Тем не менее, во время весенней операции «Прыжок» 1984 года снова были привлечены большие силы МГБ. Наблюдатели отметили в этот раз 2000 человек и машин, из которых, после анализа всех попавших в руки МГБ данных, восемь случаев привлекли к себе более пристальное внимание, но ни в одном случае так и не было обнаружено достаточных улик для обвинения в военном шпионаже».

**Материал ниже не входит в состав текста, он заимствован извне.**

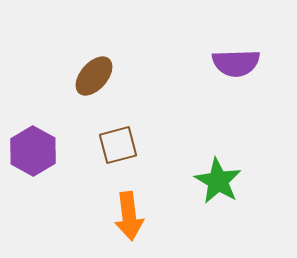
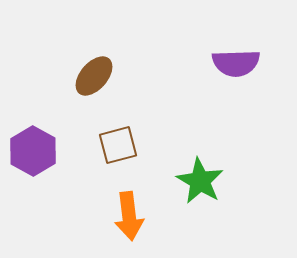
green star: moved 18 px left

Хотя превентивное наблюдение за западноберлинскими гражданами еще за полгода до этого было признано неэффективным, в контрразведке МГБ то ли не полностью поняли преподанные уроки, то ли контрразведчикам пришлось поддаться давлению руководства министерства. Потому что снова Второй главный отдел составил розыскной список на 251 западного берлинца, из которых 100 въехали в ГДР. За 15 человеками велась слежка Восьмым главным управлением или восьмыми отделами в окружных управлениях. На этот раз в двух случаях были замечены важные улики для продолжения дела, но арестов так и не последовало. Потраченные без толку усилия особенно видны на следующем примере.17-й отдел Второго главного отдела, отвечавший за конспиративное наблюдение, получение вещественных доказательств, документирование и идентификацию шпионских действий разведок противника, с 10 апреля по 2 мая 1984 года систематически следил за пассажирами, ездившими из Биркенвердера (на северо-западной окраине Берлина) в Нойруппин и обратно. В каждом направлении HA II/17 дважды в день использовал трех, позднее двух наблюдателей на каждый автобус. Зданием их было обнаружить, не пытался ли кто-то из пассажиров по дороге понаблюдать за советскими военными объектами Фельтен-Бергсдорф (вертолетный аэродром) и Штольпе (по данным МГБ, ракетная позиция). То, что такая слежка за пассажирами автобусов вряд ли принесет большие успехи, можно было предположить с самого начала. Сотрудники «Штази» заметили, что расстояние от дороги до военных объектов составляет почти два километра, автобус идет со скоростью 80 км/ч, а весенняя листва на деревьях хорошо скрывает объекты от наблюдения. В самом автобусе сотрудникам тоже мало что удавалось заметить.
«Можно сделать вывод, что в автобусах-«гармошках» и туристических автобусах практически никто из пассажиров во время движения не стоит, поскольку в автобусах много свободных мест для сидения. А сидящие пассажиры спокойно со своих мест могут видеть военные объекты, никак при этом не привлекая к себе внимания оперативных наблюдателей».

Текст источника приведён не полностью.